Au début, j’ai beaucoup lutté, parce que je n’avais vraiment pas envie […], je ne voulais pas être dans le film : je voulais filmer des actrices et des acteurs, une histoire, et mes producteurs et mon coscénariste Gabor [Rassov] ont insisté. Gabor me disait : ” Tu ne peux pas faire ce film sur “la mère’, sur les mères, sans évoquer la tienne. Je connais ton histoire et si tu ne le fais pas, tu le regretteras toute ta vie, le film ne sera pas complet. Et puis on a commencé à voir à quels endroits les mots de Clémentine, les scènes qu’elle décrivait, présentaient des parallèles avec moi, et on a commencé un travail d’enchevêtrement assez technique [entre nos deux histoires].
C’était très ambitieux d’arriver à faire exister à la fois Clémentine, à la fois moi et à la fois nos maman. Je ne voulais pas que l’histoire de Clémentine et Dominique ne soit qu’un tremplin pour raconter la mienne, Je voulais nous quatre, et donc voilà, ça s’est imposé à moi, ce film hybride qui est un peu fiction, un peu documentaire, et c’était aussi ma manière d’exprimer toutes les choses que j’aime au cinéma. Je voulais essayer de faire cohabiter dans un même récit la fiction… et en même temps je suis obsédée par la véracité et par la vérité au cinéma, donc je voulais filmer les véritables personnes qui ont quelque chose à dire sur cette histoire : le papa de Clémentine, mon papa, mes frères et sœurs, et donc j’ai fait le pari que ces deux récits à la fois fictionnels et documentaires pourraient coexister.

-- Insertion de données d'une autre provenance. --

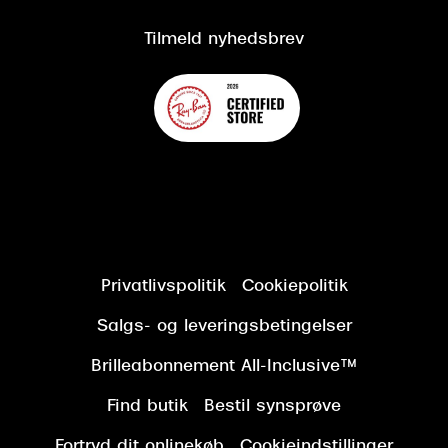
Kundeservice
Tilgængelighedserklæring
Tilmeld nyhedsbrev
Privatlivspolitik
Cookiepolitik
Salgs- og leveringsbetingelser
Brilleabonnement All-Inclusive™
Find butik
Bestil synsprøve
Fortryd dit onlinekøb
Cookieindstillinger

Clémentine Autain: “Ce qui est fou, comme je n’ai lu que le dernier scénario, pas celui de l’adaptation littérale, et pour moi c’était évident que c’était ça que Romane allait faire. Je n’ai jamais pensé qu’elle ferait autre chose. J’étais sûre que c’était ça…”
Sur l’influence qu’a pu avoir le désir de réagir à l’absence de la mère dans la construction des femmes accomplies que Clémentine Autain et Romane Bohringer sont devenues
Romane Bohringer: “Je sais qu’immédiatement, très tôt, très petite, tout ce qui ressemblait à un plateau de tournage où j’accompagnais mon père, ou à un plateau de théâtre, ou à des loges, me faisait penser au ventre d’une mère. J’ai aimé ce métier passionnément, et très tôt, parce que j’avais l’impression, quand je rentrais dans un théâtre, quand je rentrais dans une loge, etc, que je rentrais dans un lieu maternant, protecteur. Une équipe de film pour moi, c’était… comme une maman… Donc ce vide, je l’ai sûrement beaucoup comblé en choisissant ce métier, c’est-à-dire que j’avais l’impression, vraiment, que ces espaces de tournage, que ces équipes, étaient comme des familles d’adoption qui me prenaient dans leurs bras. Un texte, un personnage, m’accueillait dans ses bras…”
Clémentine Autain: “Il est très probable que la colère qui m’habitait se retrouve dans mon engagement politique, mais pour d’autres, au nom d’autres. Le lien que je peux faire, c’est que j’ai voulu faire autre chose, pas le même métier, m’inscrire dans un autre univers. Mon père le chanteur Yvan Dautin me dit toujours qu’on fait le même métier, et je lui dis toujours : “Non, je ne joue pas”. Et il me dit : “Mais si, c’est aussi un travail de mise en scène, et c’est aussi raconter le monde”. Quand on est artiste, on raconte le monde, et quand on fait de la politique aussi : on raconte le monde. J’ai cru échapper à cette filiation mais en réalité, il faut regarder les choses en face, il y a bien une filiation.”
Plot
Romane décide d’adapter pour le cinéma le livre de Clémentine Autain consacré à sa mère. Ce projet va l’obliger à se confronter à son passé et à sa propre mère qui l’a abandonnée quand elle avait neuf mois.